Teachers fleeing Wajir County over fear of attacks by Al-Shabaab started arriving in Nairobi Monday morning with the demand to be transferred to safer regions.
Some of the teachers whose first stop was at the Kenya National Union of Teachers (Knut) offices said they were not ready to die because of jobs.
This comes following the killing of two non-local teachers by the terrorists last Friday.
The teachers also lamented that some of their colleagues were being blocked from leaving the county by being denied transport to Nairobi.
They narrated harrowing experiences at the hands of students, head teachers, parents and county education officers, who reportedly derogatorily refer to them as nguraro (hard hair) or kafir (unholy).
They also claimed that Al-Shabaab could be a scapegoat for attacks on them, noting that locals on several occasions accuse them of taking up their jobs.

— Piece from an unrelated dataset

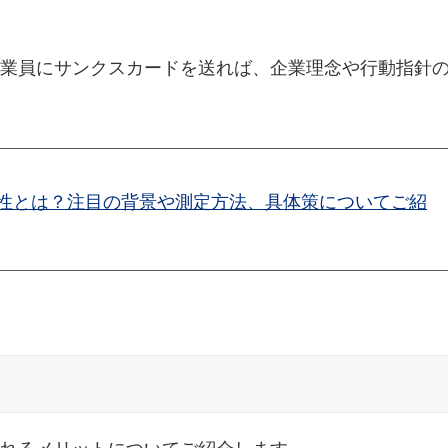
業員にサンクスカードを送れば、企業理念や行動指針
性とは？注目の背景や測定方法、具体策についてご紹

They explained how non-local teachers were being transferred to far-flung areas in the county, with school administrators being hostile to them whenever they reject such transfers.
“These could be Al-Shabaab attacks but they are being organised by local communities. Whenever there are reports on an attack, they can never share the information with you,” said one teacher.
Another teacher explained how he was transferred recently to a school that is 69 kilometres away, and ordered to report immediately.
“TSC county directors are always hostile and will never listen to you. I wonder if this delocalisation of management of schools is only for teachers or also TSC officials, said another teacher.
The teachers also decried arbitrary increase in rent for outsiders, saying even traders increase prices of items based on where a buyer comes from.
Mr Keren Mutuyu, a teacher, said they feel insecure in the region, and they will not be willing to go back. “We are here at Knut to seek the help of the union so that we are transferred to areas where we will be safe,” said Mr Mutuyu.
Knut deputy Secretary General Hesbone Otieno, who received the teachers, regretted the incident and asked the government to protect them.
He said teachers who fear for their lives should be transferred without conditions, saying the work they do is not worth their lives. He added that discrimination of teachers based on religion should not be allowed any more.
Statistics indicate that more than half of the teachers in Mandera, Wajir and Garissa are non-locals.